:: Provided data

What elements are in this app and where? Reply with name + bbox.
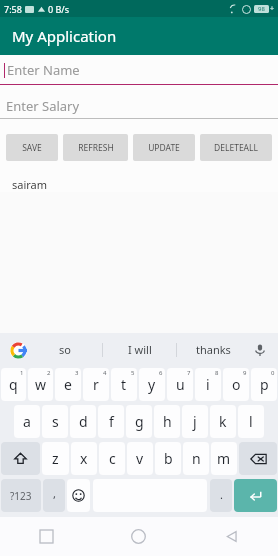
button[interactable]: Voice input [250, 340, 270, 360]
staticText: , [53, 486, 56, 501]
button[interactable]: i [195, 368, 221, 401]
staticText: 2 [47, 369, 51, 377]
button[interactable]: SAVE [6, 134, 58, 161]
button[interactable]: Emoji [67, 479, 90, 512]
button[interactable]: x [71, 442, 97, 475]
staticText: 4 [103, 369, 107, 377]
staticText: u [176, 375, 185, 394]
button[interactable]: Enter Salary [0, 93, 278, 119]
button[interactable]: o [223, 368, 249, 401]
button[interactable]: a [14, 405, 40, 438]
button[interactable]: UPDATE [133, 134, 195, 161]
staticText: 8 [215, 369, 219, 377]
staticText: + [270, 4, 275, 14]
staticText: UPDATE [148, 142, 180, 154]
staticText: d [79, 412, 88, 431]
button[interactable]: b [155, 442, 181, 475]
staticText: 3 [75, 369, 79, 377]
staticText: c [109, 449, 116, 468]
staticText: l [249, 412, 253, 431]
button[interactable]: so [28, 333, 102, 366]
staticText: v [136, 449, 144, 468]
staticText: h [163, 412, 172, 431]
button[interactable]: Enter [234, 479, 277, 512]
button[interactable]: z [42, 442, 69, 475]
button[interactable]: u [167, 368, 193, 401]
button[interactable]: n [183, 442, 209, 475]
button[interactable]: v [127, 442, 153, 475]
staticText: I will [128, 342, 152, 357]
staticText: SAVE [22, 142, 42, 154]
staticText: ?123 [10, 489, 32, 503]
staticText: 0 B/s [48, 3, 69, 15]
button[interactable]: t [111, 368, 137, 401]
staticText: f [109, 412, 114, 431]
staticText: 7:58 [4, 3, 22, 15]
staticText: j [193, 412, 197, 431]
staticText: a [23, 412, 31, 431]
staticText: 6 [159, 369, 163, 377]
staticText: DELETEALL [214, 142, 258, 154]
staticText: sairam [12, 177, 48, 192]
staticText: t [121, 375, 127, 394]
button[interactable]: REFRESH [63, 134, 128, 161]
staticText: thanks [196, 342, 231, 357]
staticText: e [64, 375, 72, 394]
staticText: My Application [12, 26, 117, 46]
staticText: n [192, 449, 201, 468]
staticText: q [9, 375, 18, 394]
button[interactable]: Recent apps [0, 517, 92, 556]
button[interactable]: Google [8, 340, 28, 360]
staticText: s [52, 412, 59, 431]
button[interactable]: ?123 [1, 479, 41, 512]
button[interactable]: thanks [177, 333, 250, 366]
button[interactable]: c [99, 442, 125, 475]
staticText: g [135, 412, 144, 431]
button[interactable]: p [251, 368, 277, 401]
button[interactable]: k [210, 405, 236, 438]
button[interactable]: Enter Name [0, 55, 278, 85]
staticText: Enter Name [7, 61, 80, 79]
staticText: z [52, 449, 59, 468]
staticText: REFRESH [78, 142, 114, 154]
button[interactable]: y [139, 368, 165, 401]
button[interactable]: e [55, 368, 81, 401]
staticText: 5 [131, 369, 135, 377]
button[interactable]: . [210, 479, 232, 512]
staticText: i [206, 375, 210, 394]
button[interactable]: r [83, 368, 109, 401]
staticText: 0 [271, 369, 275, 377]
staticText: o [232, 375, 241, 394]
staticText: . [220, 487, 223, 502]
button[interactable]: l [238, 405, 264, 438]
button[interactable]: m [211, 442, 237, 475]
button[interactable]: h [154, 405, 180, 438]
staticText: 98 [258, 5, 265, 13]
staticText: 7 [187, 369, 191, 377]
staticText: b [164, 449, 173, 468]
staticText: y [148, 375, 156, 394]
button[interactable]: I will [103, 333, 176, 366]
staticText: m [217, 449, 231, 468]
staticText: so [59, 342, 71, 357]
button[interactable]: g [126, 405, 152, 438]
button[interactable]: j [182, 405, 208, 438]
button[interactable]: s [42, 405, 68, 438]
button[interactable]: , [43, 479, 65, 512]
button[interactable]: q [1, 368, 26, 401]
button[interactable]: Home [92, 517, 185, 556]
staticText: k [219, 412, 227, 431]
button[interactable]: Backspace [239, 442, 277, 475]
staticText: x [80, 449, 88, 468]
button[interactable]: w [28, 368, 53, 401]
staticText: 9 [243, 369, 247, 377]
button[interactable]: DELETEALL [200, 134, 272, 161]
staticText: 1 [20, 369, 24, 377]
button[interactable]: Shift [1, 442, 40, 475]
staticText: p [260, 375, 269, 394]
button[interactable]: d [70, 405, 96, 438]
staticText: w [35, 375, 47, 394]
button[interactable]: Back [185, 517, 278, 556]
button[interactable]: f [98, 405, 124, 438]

::::

Scan the records for the word "Enter", and copy each line where it is found.

button[interactable]: Enter Salary [0, 93, 278, 119]
button[interactable]: Enter [234, 479, 277, 512]
button[interactable]: Enter Name [0, 55, 278, 85]
staticText: Enter Name [7, 61, 80, 79]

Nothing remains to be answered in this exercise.